■ ACTIVITY: Copy out exactly, and only, the lines from the one containing "action. The immediate surroundings of a" through the end of the entries. No pictures.
── DATA LISTING
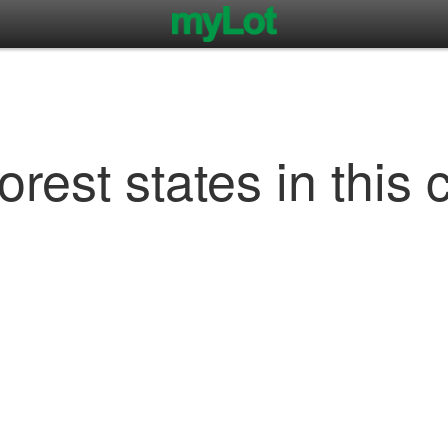
rest states in this 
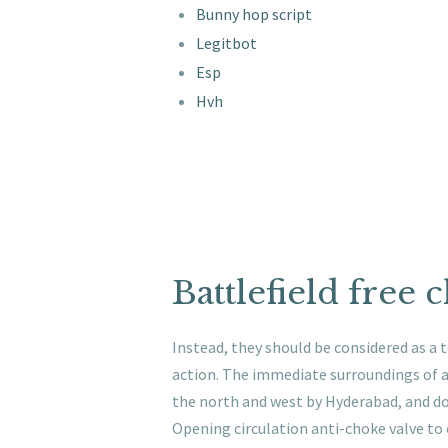
Bunny hop script
Legitbot
Esp
Hvh
Battlefield free 
Instead, they should be considered as a t
action. The immediate surroundings of a 
the north and west by Hyderabad, and do
Opening circulation anti-choke valve to 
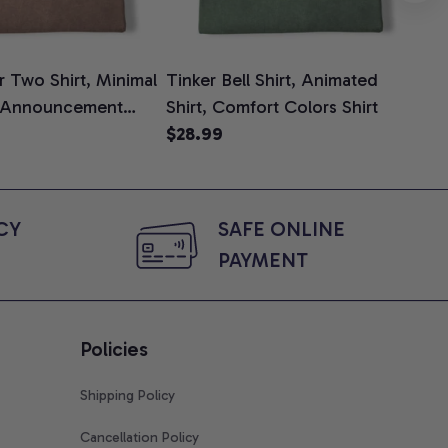
 Two Shirt, Minimal
Tinker Bell Shirt, Animated
Da
 Announcement
Shirt, Comfort Colors Shirt
Shi
e, Mom To Be T-
$28.99
An
$2
 Baby Shower Gift
Com
ing Moms, Comfort
t
Y 
SAFE ONLINE 
PAYMENT
Policies
Shipping Policy
Cancellation Policy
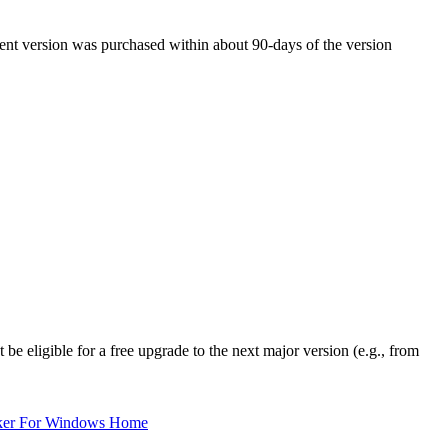
rent version was purchased within about 90-days of the version
be eligible for a free upgrade to the next major version (e.g., from
ker For Windows Home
────
■ ANSWER TO THE EXERCISE:
action. The immediate surroundings of a 
the north and west by Hyderabad, and do
Opening circulation anti-choke valve to 
 Two Shirt, Minimal
Tinker Bell Shirt, Animated
Da
 Announcement
Shirt, Comfort Colors Shirt
Shi
e, Mom To Be T-
$28.99
An
$2
 Baby Shower Gift
Com
ing Moms, Comfort
t
Y 
SAFE ONLINE 
PAYMENT
Policies
Shipping Policy
Cancellation Policy
rent version was purchased within about 90-days of the version
be eligible for a free upgrade to the next major version (e.g., from
ker For Windows Home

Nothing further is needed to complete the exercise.